Die Antwort ist oft ernüchternd ausgefallen. Beispiel Cyberkriminalität: Die Zahl der Straftaten im Internet ist stark angestiegen. Das geht freilich auch schon aus den "offiziellen" Statistiken hervor. Nur ist die Dunkelziffer deutlich höher. Laut dem "Sicherheitsmonitor" haben noch nicht mal 14 Prozent der Befragten tatsächlich auch Anzeige erstattet, etwa, wenn der Computer oder das Smartphone gehackt wurden. Gleiches gilt für Cybermobbing oder Bedrohung im Netz. Nur etwa ein Viertel dieser Vorfälle wurde der Polizei gemeldet.
Unterm Strich ergibt sich da folgendes Bild: 200.000 Internet-Straftaten tauchen in keiner Statistik auf, da sie nicht angezeigt wurden. Die Polizei ist da durchaus auch selbstkritisch. Insofern, als man wohl zugeben müsse, dass so mancher Beamter der lokalen Polizei wohl überfordert wäre, wenn bei ihm ein Jugendlicher vorstellig würde, um etwa den Diebstahl seiner Identität im Internet anzuzeigen, räumte in der VRT Nico Paelinck ein, Vorsitzender des Ständigen Ausschusses für die lokale Polizei.

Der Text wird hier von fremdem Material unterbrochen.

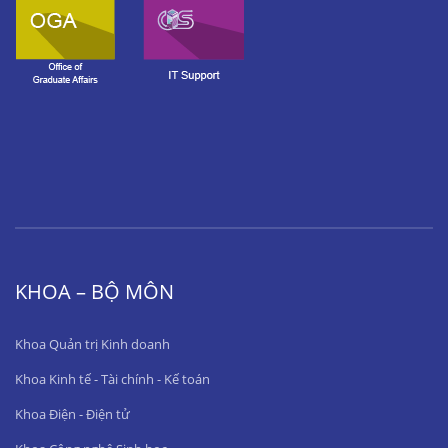
KHOA – BỘ MÔN
Khoa Quản trị Kinh doanh
Khoa Kinh tế - Tài chính - Kế toán
Khoa Điện - Điện tử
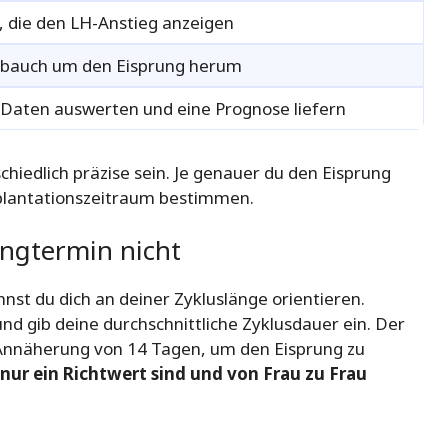
n, die den LH-Anstieg anzeigen
rbauch um den Eisprung herum
ne Daten auswerten und eine Prognose liefern
iedlich präzise sein. Je genauer du den Eisprung
plantationszeitraum bestimmen.
ngtermin nicht
nnst du dich an deiner Zykluslänge orientieren.
nd gib deine durchschnittliche Zyklusdauer ein. Der
 Annäherung von 14 Tagen, um den Eisprung zu
 nur ein Richtwert sind und von Frau zu Frau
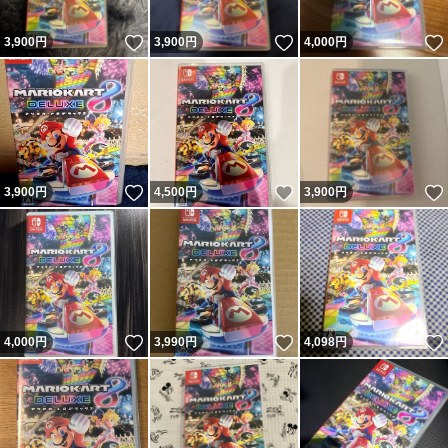
いいね！
いいね！
3,900
円
3,900
円
4,000
円
いいね！
いいね！
3,900
円
4,500
円
3,900
円
いいね！
いいね！
4,000
円
3,990
円
4,098
円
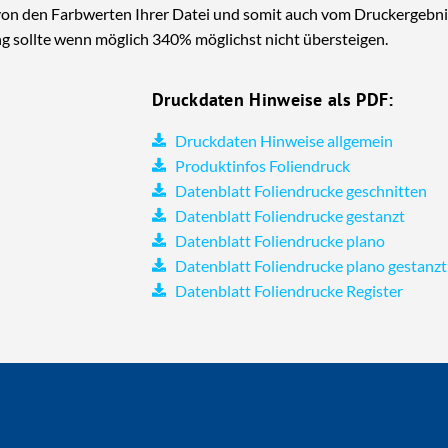
von den Farbwerten Ihrer Datei und somit auch vom Druckergebn
sollte wenn möglich 340% möglichst nicht übersteigen.
Druckdaten Hinweise als PDF:
Druckdaten Hinweise allgemein
Produktinfos Foliendruck
Datenblatt Foliendrucke geschnitten
Datenblatt Foliendrucke gestanzt
Datenblatt Foliendrucke plano
Datenblatt Foliendrucke plano gestanzt
Datenblatt Foliendrucke Register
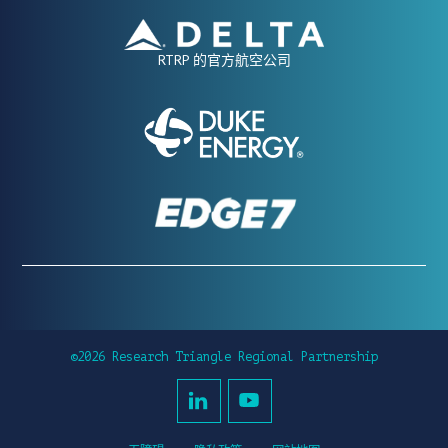
RTRP 的官方航空公司
©2026 Research Triangle Regional Partnership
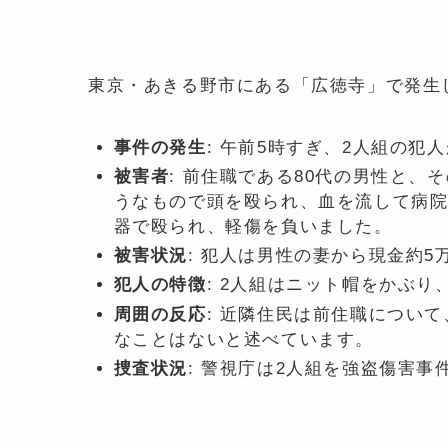
東京・あきる野市にある「広徳寺」で発生
事件の発生
: 午前5時すぎ、2人組の犯
被害者
: 前住職である80代の男性と、
うなもので頭を殴られ、血を流して病
器で殴られ、軽傷を負いました。
被害状況
: 犯人は男性の妻から現金約
犯人の特徴
: 2人組はニット帽をかぶ
周囲の反応
: 近隣住民は前住職につい
なことはないと述べています。
捜査状況
: 警視庁は2人組を強盗傷害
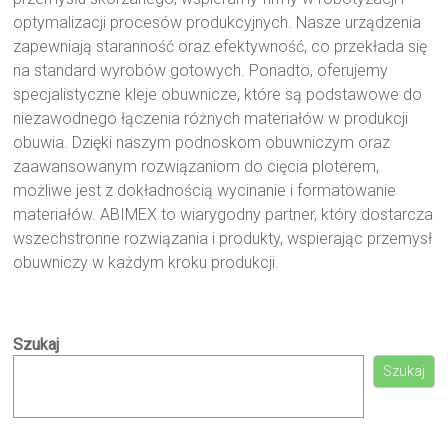
optymalizacji procesów produkcyjnych. Nasze urządzenia
zapewniają staranność oraz efektywność, co przekłada się
na standard wyrobów gotowych. Ponadto, oferujemy
specjalistyczne kleje obuwnicze, które są podstawowe do
niezawodnego łączenia różnych materiałów w produkcji
obuwia. Dzięki naszym podnoskom obuwniczym oraz
zaawansowanym rozwiązaniom do cięcia ploterem,
możliwe jest z dokładnością wycinanie i formatowanie
materiałów. ABIMEX to wiarygodny partner, który dostarcza
wszechstronne rozwiązania i produkty, wspierając przemysł
obuwniczy w każdym kroku produkcji.
Szukaj
Szukaj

So mancher Kollege wüsste wohl nicht, was für eine solche Anzeige nötig wäre. Nur wissen wir auch: Dieser Jugendliche, der wird sich wohl nie mehr an die Polizei wenden. Da muss etwas unternommen werden, um der Polizei auch auf der lokalen Ebene mehr Mittel und mehr Expertise an die Hand zu geben.
Sittenvergehen
Internetkriminalität, das ist aber nur ein Aspekt. Vielleicht noch besorgniserregender ist die Feststellung, dass auch viele Straftaten in der realen Welt unbemerkt bleiben. Nur ein Beispiel: Acht von zehn Sittenvergehen werden nicht zur Anzeige gebracht. Von den 58.000 Sittendelikten, die sich tatsächlich ereignet haben, tauchen nur 12.000 in den Statistiken auf, weil die Opfer Anzeige erstattet haben.

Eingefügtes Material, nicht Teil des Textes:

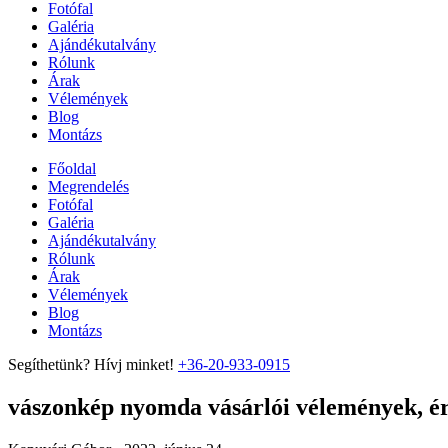
Fotófal
Galéria
Ajándékutalvány
Rólunk
Árak
Vélemények
Blog
Montázs
Főoldal
Megrendelés
Fotófal
Galéria
Ajándékutalvány
Rólunk
Árak
Vélemények
Blog
Montázs
Segíthetünk? Hívj minket!
+36-20-933-0915
vászonkép nyomda vásárlói vélemények, ért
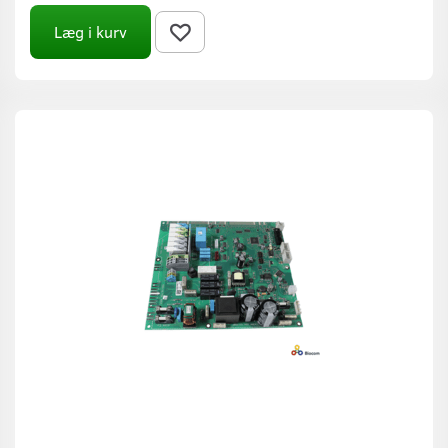
Læg i kurv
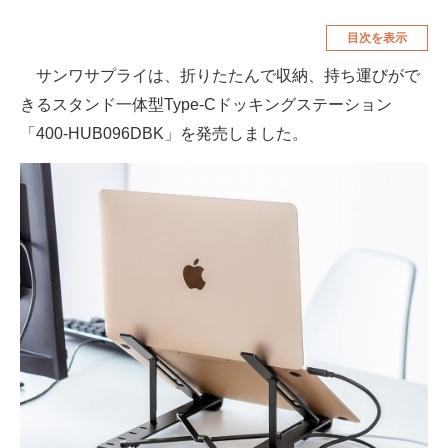
空調・季節家電
美容・コスメ
目次を表示
腕時計
車・バイク
サンワサプライは、折りたたんで収納、持ち運びがで
きるスタンド一体型Type-Cドッキングステーション
釣り具・釣り用品
食品・飲料・お酒
「400-HUB096DBK」を発売しました。
食器・グラス・カトラリー
メディア
注目記事を集めた総合ページ
ITの今と未来を見通す
スマホと通信の最新トレンド
進化するPCとデバイスの未来
好きが集まる 比べて選べる
ビジネスと働き方のヒント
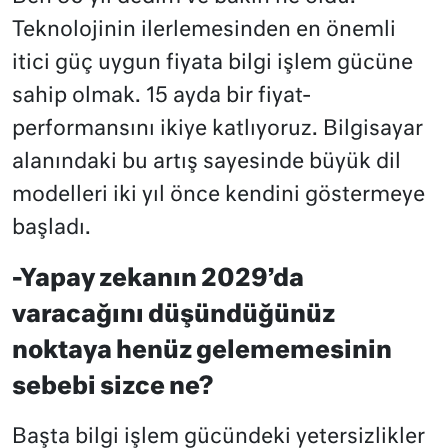
Teknolojinin ilerlemesinden en önemli
itici güç uygun fiyata bilgi işlem gücüne
sahip olmak. 15 ayda bir fiyat-
performansını ikiye katlıyoruz. Bilgisayar
alanındaki bu artış sayesinde büyük dil
modelleri iki yıl önce kendini göstermeye
başladı.
-Yapay zekanın 2029’da
varacağını düşündüğünüz
noktaya henüz gelememesinin
sebebi sizce ne?
Başta bilgi işlem gücündeki yetersizlikler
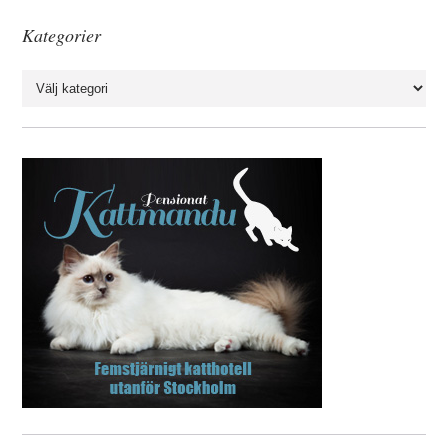
Kategorier
Kategorier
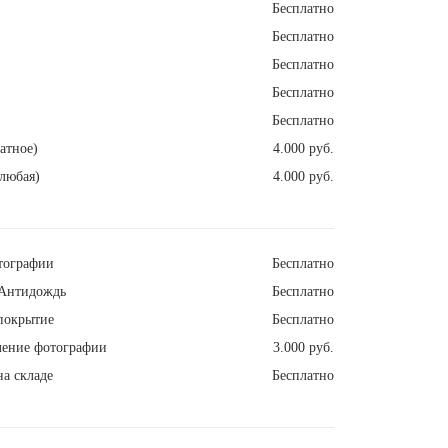
Бесплатно
Бесплатно
Бесплатно
Бесплатно
Бесплатно
атное)
4.000 руб.
любая)
4.000 руб.
тографии
Бесплатно
Антидождь
Бесплатно
покрытие
Бесплатно
ление фотографии
3.000 руб.
а складе
Бесплатно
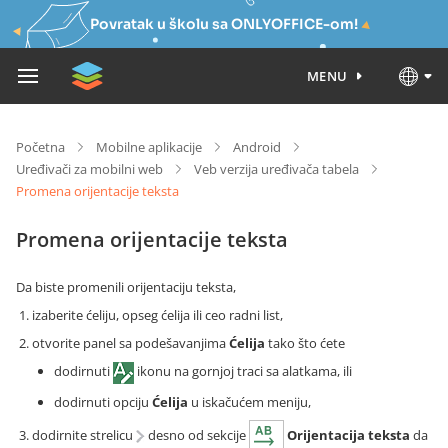
Povratak u školu sa ONLYOFFICE-om!
MENU
Početna
Mobilne aplikacije
Android
Uređivači za mobilni web
Veb verzija uređivača tabela
Promena orijentacije teksta
Promena orijentacije teksta
Da biste promenili orijentaciju teksta,
izaberite ćeliju, opseg ćelija ili ceo radni list,
otvorite panel sa podešavanjima
Ćelija
tako što ćete
dodirnuti
ikonu na gornjoj traci sa alatkama, ili
dodirnuti opciju
Ćelija
u iskačućem meniju,
dodirnite strelicu
desno od sekcije
Orijentacija teksta
da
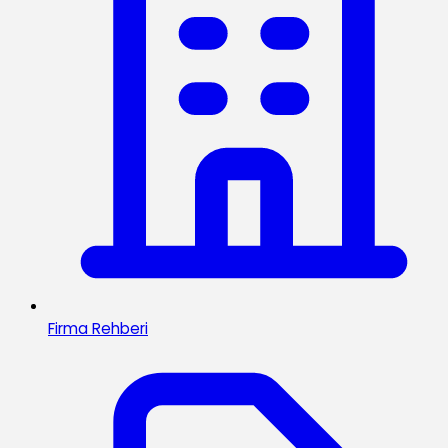
Firma Rehberi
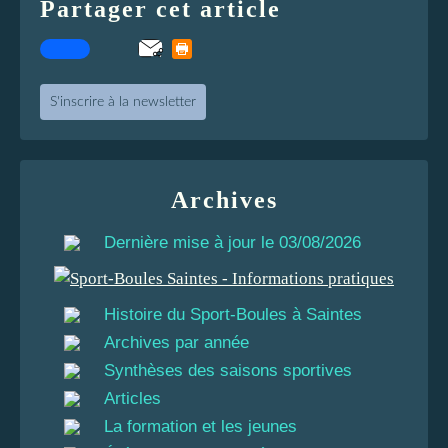
Partager cet article
S'inscrire à la newsletter
Archives
Dernière mise à jour le 03/08/2026
Histoire du Sport-Boules à Saintes
Archives par année
Synthèses des saisons sportives
Articles
La formation et les jeunes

Ist das nicht auch Ausdruck eines Misstrauens der Polizei und der Justiz gegenüber? Da mag was dran sein, gibt der amtierende Justizminister Koen Geens zu. Im Grunde trage der ganze Apparat hier wohl einen Teil der Verantwortung. Bis hin zum Opfer selbst, das es vielleicht als zu aufwendig oder auch als zwecklos empfindet, sich an die Behörden zu wenden. Das ist nämlich auch eine häufig gehörte Feststellung: Eben, dass man ohnehin den Eindruck hat, dass die Anzeige letztlich "nichts bringt".
Nichtsdestotrotz: Die Polizei und auch der Justizminister appellieren gleichermaßen an die Bürger, Straftaten möglichst zu melden. Eben, um eine zielgerichtete Politik überhaupt möglich zu machen. Denn, ein Staat könne schließlich nicht auf Probleme reagieren, die er gar nicht kennt.

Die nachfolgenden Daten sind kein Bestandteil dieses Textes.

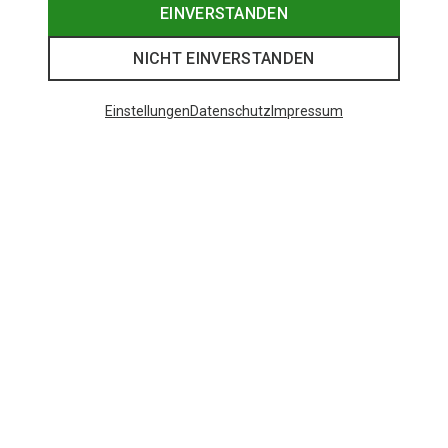
EINVERSTANDEN
NICHT EINVERSTANDEN
Einstellungen
Datenschutz
Impressum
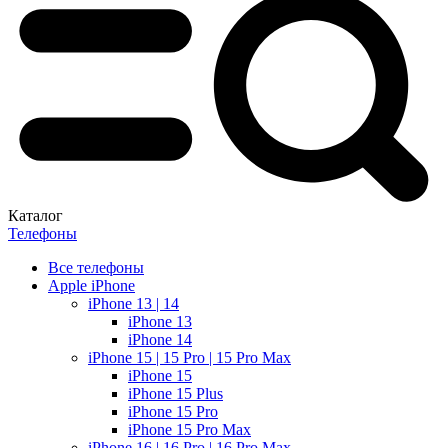
Каталог
Телефоны
Все телефоны
Apple iPhone
iPhone 13 | 14
iPhone 13
iPhone 14
iPhone 15 | 15 Pro | 15 Pro Max
iPhone 15
iPhone 15 Plus
iPhone 15 Pro
iPhone 15 Pro Max
iPhone 16 | 16 Pro | 16 Pro Max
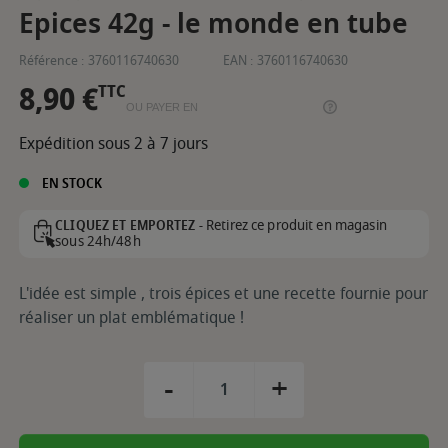
Epices 42g - le monde en tube
Référence :
3760116740630
EAN :
3760116740630
8,90 €
TTC
OU PAYER EN
Expédition sous 2 à 7 jours
EN STOCK
Retirez ce produit en magasin
CLIQUEZ ET EMPORTEZ -
sous 24h/48h
L'idée est simple , trois épices et une recette fournie pour
réaliser un plat emblématique !
-
+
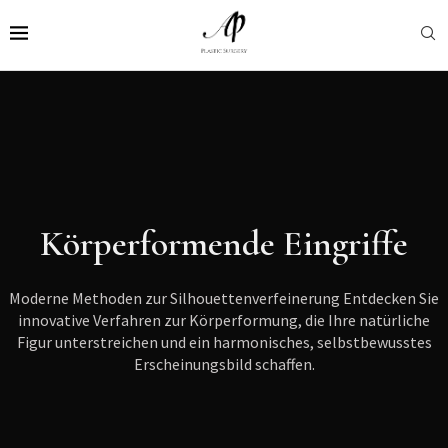
Körperformende Eingriffe
Moderne Methoden zur Silhouettenverfeinerung Entdecken Sie
innovative Verfahren zur Körperformung, die Ihre natürliche
Figur unterstreichen und ein harmonisches, selbstbewusstes
Erscheinungsbild schaffen.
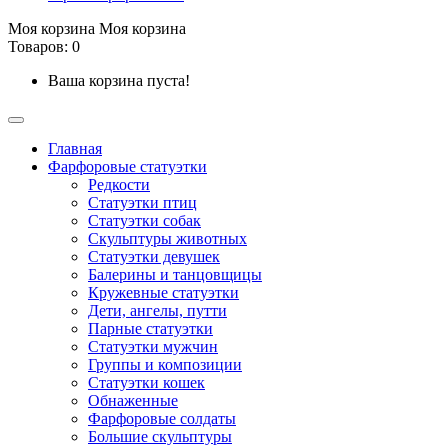
Моя корзина
Моя корзина
Товаров: 0
Ваша корзина пуста!
Главная
Фарфоровые статуэтки
Редкости
Cтатуэтки птиц
Cтатуэтки собак
Скульптуры животных
Статуэтки девушек
Балерины и танцовщицы
Кружевные статуэтки
Дети, ангелы, путти
Парные статуэтки
Статуэтки мужчин
Группы и композиции
Статуэтки кошек
Обнаженные
Фарфоровые солдаты
Большие скульптуры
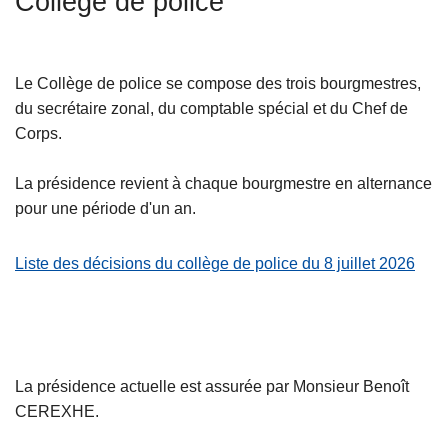
Collège de police
c
i
p
Le Collège de police se compose des trois bourgmestres,
a
du secrétaire zonal, du comptable spécial et du Chef de
l
Corps.
La présidence revient à chaque bourgmestre en alternance
pour une période d'un an.
Liste des décisions du collège de police du 8 juillet 2026
La présidence actuelle est assurée par Monsieur Benoît
CEREXHE.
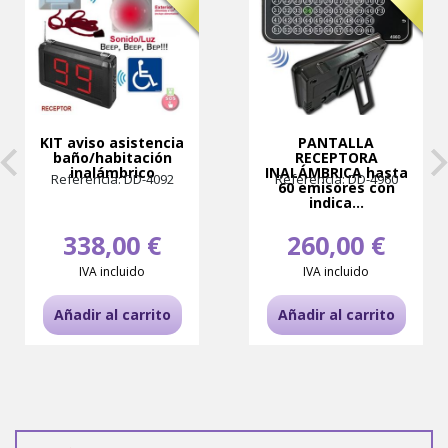
KIT aviso asistencia
PANTALLA
baño/habitación
RECEPTORA
inalámbrico
INALÁMBRICA hasta
Referencia: DD-4092
Referencia: DD-4960
60 emisores con
indica...
338,00 €
260,00 €
IVA incluido
IVA incluido
Añadir al carrito
Añadir al carrito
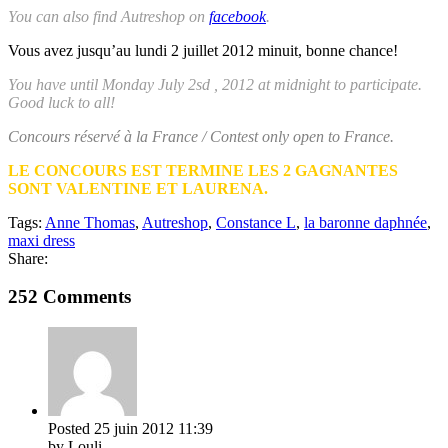
You can also find Autreshop on
facebook
.
Vous avez jusqu’au lundi 2 juillet 2012 minuit, bonne chance!
You have until Monday July 2sd , 2012 at midnight to participate.
Good luck to all!
Concours réservé à la France / Contest only open to France.
LE CONCOURS EST TERMINE LES 2 GAGNANTES
SONT VALENTINE ET LAURENA.
Tags:
Anne Thomas
,
Autreshop
,
Constance L
,
la baronne daphnée
,
maxi dress
Share:
252 Comments
Posted
25 juin 2012
11:39
by Louli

Der Sicherheitsmonitor hat auch das "Sicherheits-" beziehungsweise "Unsicherheitsgefühl" der Menschen abgefragt. Demnach fühlen sich drei Viertel der Befragten "immer" oder "fast immer" sicher. Dieser Wert liegt elf Prozentpunkte höher als vor zehn Jahren. Demnach fühlen sich die meisten Menschen nicht sicher in Brüssel und in der Provinz Hennegau. Was die Menschen am meisten stört, das sind Raser in ihrem Wohnviertel beziehungsweise illegal deponierter Müll.
Roger Pint
Eine sehr interessante Analyse, die auch wieder die Frage aufwirft, warum in Belgien die Justiz chronisch unterfinanziert ist. Wenn Richter nicht mehr Recht sprechen können, weil ihnen die (materiellen) Bedingungen dazu schlichtweg nicht gegeben werden, entsteht natürlich ein Gefühl der Straflosigkeit und Opfer überlegen sich, ob es dann überhaupt Sinn macht, Anzeige zu erstatten. Solange die Exekutive (Minister) weiter die Judikative (Richter) untergräbt, indem sie den Geldhahn so sehr zudreht, dass den Richtern nicht nur sprichwörtlich sondern auch tatsächlich die Decke auf den Kopf fällt (Beispiel Justizpalast Brüssel), solange kann auch nicht erwartet werden, dass der Bürger vertrauen darin hat, dass seine Anzeige durch alle Instanzen ordnungsgemäß bearbeitet und untersucht wird.